Material model for composites using neural networks

Introduction A materials such as composites are being used in a variety of engineering applications. These composites exhibit complex behaviors such as anisotropy, microcracking, fiber breakage, etc. Constitutive equations are being developed to describe these complex behaviors using some mathematical rules and expressions based on either experimental data or a theory. The constitutive equations describe the relationship between stresses and strains. A new computational paradigm using Artificial Neural Network provides a fundamentally different approach to the derivation and representation of composite material behavior relationships. Neural network (NN) is a paradigm for computation and knowledge representation inspired by the neuronal architecture and operation of the brain.' There have been considerable research efforts in different applications of NN: signal processing, robotics, structural analysis and design, and pattern recognition' to name a few.

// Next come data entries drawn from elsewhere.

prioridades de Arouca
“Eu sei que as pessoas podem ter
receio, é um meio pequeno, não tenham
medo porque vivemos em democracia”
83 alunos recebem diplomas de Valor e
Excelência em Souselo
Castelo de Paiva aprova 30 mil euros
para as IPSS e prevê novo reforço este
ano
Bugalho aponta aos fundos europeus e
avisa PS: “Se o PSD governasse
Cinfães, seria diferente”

Other related work in the use of NN for effective modeling of complex, highly nonlinear relationship among data sets can be found in Ref. 7. The resurgence of earlier research in NN has facilitated the development of a totally different approach to the derivation and representation of material behavior. With this new approach, the knowledge of the material's behavior is captured within the connections of a self-organizing NN that has been trained with experimental data. Recently, the stress-strain behavior of concrete material under the plane stress condition was modeled with a back-propagation (BP) neural network. A neural-network-based material model is developed as an alternative to mathematical modeling of composite material behavior. Neural-network-based modeling solutions are better than conventional methods, such as nonlinear regression analysis, etc., for handling unknown data sets, large dimensional data sets, and noisy data. In this Note, the nonlinear stress-strain behavior of (±6) graphite-epoxy laminates under monotonic and cyclic loadings is modeled with a back-propagation neural network. The NN predicted stress-strain behavior is compared to the experimental data for both monotonic and cyclic loadings.